Abstract 15260: Prodromal Symptoms for Acute Coronary Syndrome in Men and Women
Introduction: Prodromal symptoms occur prior to acute coronary syndrome (ACS) and may provide an opportunity for early intervention. We determined the frequency of prodromal symptoms, treatment seeking behaviour for such symptoms and association of treatment seeking with ACS type (STEMI, NSTEMI or unstable angina), coronary stenosis and mortality risk score (GRACE).
Methods: A prospective cohort study of 1096 patients (30% women) aged ≤55 years, hospitalized for ACS in the GENESIS PRAXY (GENdEr and Sex DetermInantS of Cardiovascular Disease: From Bench to Beyond Premature Acute Coronary SYndrome) study (Jan/09-Sept/12). The validated McSweeney Acute and Prodromal Myocardial Infarction Symptom Survey was used during hospitalization to assess the presence and intensity of 33 prodromal symptoms prior to ACS symptom onset. Prodromal symptoms were defined as at least moderate intensity and occurring ≥ 1 time/week. Patients completed questionnaires on treatment seeking. ACS type, coronary stenosis and GRACE scores were obtained from chart review and angiographic data (conducted in 90%).
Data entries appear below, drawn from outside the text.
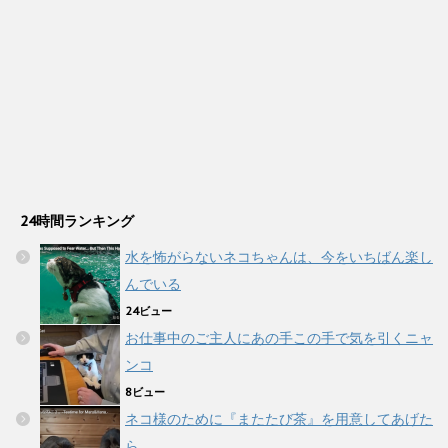
24時間ランキング
水を怖がらないネコちゃんは、今をいちばん楽し
んでいる
24ビュー
お仕事中のご主人にあの手この手で気を引くニャ
ンコ
8ビュー
ネコ様のために『またたび茶』を用意してあげた
ら…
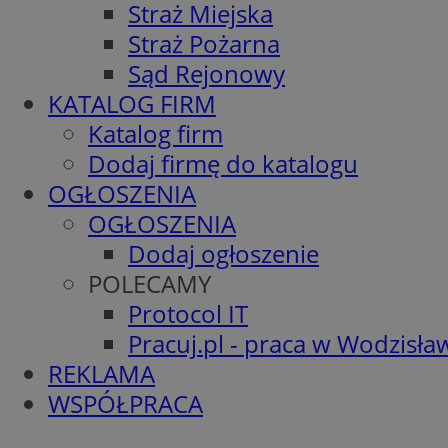
Straż Miejska
Straż Pożarna
Sąd Rejonowy
KATALOG FIRM
Katalog firm
Dodaj firmę do katalogu
OGŁOSZENIA
OGŁOSZENIA
Dodaj ogłoszenie
POLECAMY
Protocol IT
Pracuj.pl - praca w Wodzisła
REKLAMA
WSPÓŁPRACA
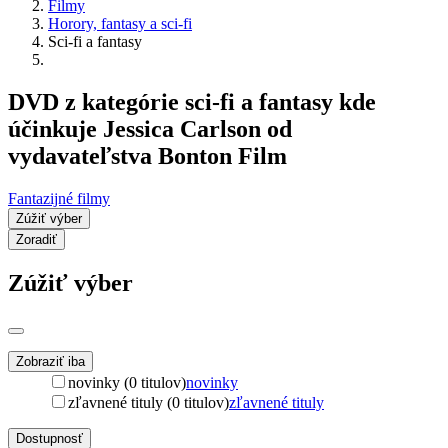
Filmy
Horory, fantasy a sci-fi
Sci-fi a fantasy
DVD z kategórie sci-fi a fantasy kde
účinkuje Jessica Carlson od
vydavateľstva Bonton Film
Fantazijné filmy
Zúžiť výber
Zoradiť
Zúžiť výber
Zobraziť iba
novinky (0 titulov)
novinky
zľavnené tituly (0 titulov)
zľavnené tituly
Dostupnosť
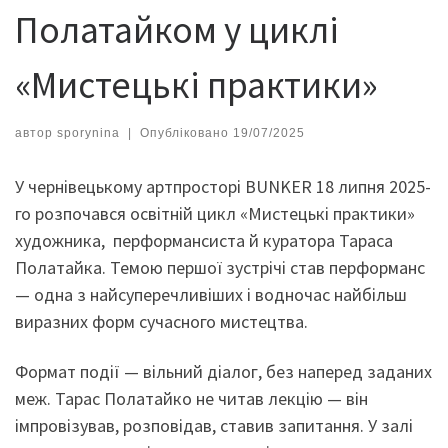
Полатайком у циклі
«Мистецькі практики»
автор
sporynina
|
Опубліковано
19/07/2025
У чернівецькому артпросторі BUNKER 18 липня 2025-
го розпочався освітній цикл «Мистецькі практики»
художника, перформансиста й куратора Тараса
Полатайка. Темою першої зустрічі став перформанс
— одна з найсуперечливіших і водночас найбільш
виразних форм сучасного мистецтва.
Формат події — вільний діалог, без наперед заданих
меж. Тарас Полатайко не читав лекцію — він
імпровізував, розповідав, ставив запитання. У залі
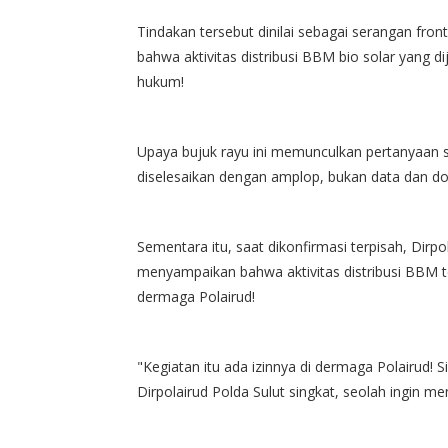
Tindakan tersebut dinilai sebagai serangan fro
bahwa aktivitas distribusi BBM bio solar yang di
hukum!
Upaya bujuk rayu ini memunculkan pertanyaan se
diselesaikan dengan amplop, bukan data dan d
Sementara itu, saat dikonfirmasi terpisah, Dirp
menyampaikan bahwa aktivitas distribusi BBM ter
dermaga Polairud!
"Kegiatan itu ada izinnya di dermaga Polairud! S
Dirpolairud Polda Sulut singkat, seolah ingin me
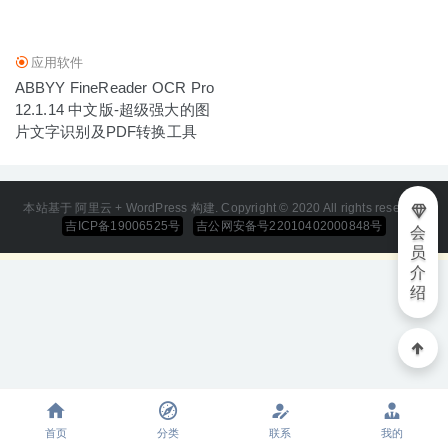
应用软件
ABBYY FineReader OCR Pro
12.1.14 中文版-超级强大的图
片文字识别及PDF转换工具
本站基于 阿里云 + WordPress 构建. Copyright © 2020 All rights reserved
吉ICP备19006525号
吉公网安备号22010402000848号
会
员
介
绍
首页
分类
联系
我的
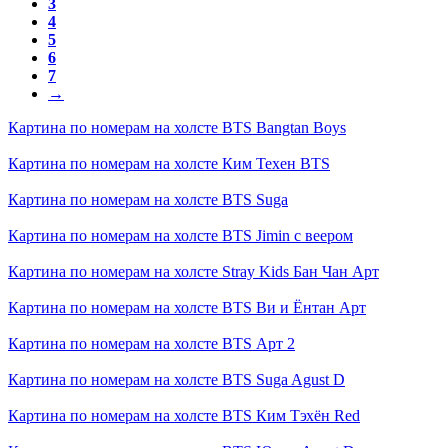
3
4
5
6
7
→
Картина по номерам на холсте
BTS Bangtan Boys
Картина по номерам на холсте
Ким Техен BTS
Картина по номерам на холсте
BTS Suga
Картина по номерам на холсте
BTS Jimin с веером
Картина по номерам на холсте
Stray Kids Бан Чан Арт
Картина по номерам на холсте
BTS Ви и Ёнтан Арт
Картина по номерам на холсте
BTS Арт 2
Картина по номерам на холсте
BTS Suga Agust D
Картина по номерам на холсте
BTS Ким Тэхён Red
Results: The median age of women and men was 49 years, 51% of women and 63% of men had STEMI. Women reported prodromal symptoms more often than men (85% vs. 73%, p<0.001). Symptoms were similar for both sexes, and most commonly included tiredness, sleepiness, anxiety, arm weakness or arm pain. Prodromal chest pain was reported in 23% of patients. Women and men sought medical care for their prodromal symptoms (49% vs. 42%, p=0.05) and most (91%) received testing, medication changes, or referral to a specialist and/or hospital with that care. Men who sought care were less likely to present with STEMI (50% vs. 68%, p<0.0001) compared with men who did not seek care. Women who sought care presented less often with STEMI or NSTEMI than unstable angina (84% vs. 94%, p=0.006). There were no differences in coronary stenosis or GRACE mortality score.
Conclusion: While prodromal symptoms occurred frequently in young men and women, less than half sought medical care for these symptoms. Having sought care was associated with less severe ACS types at presentation. Public awareness of prodromal symptoms may provide an opportunity to identify patients at risk for impending ACS.
- © 2013 by American Heart Association, Inc.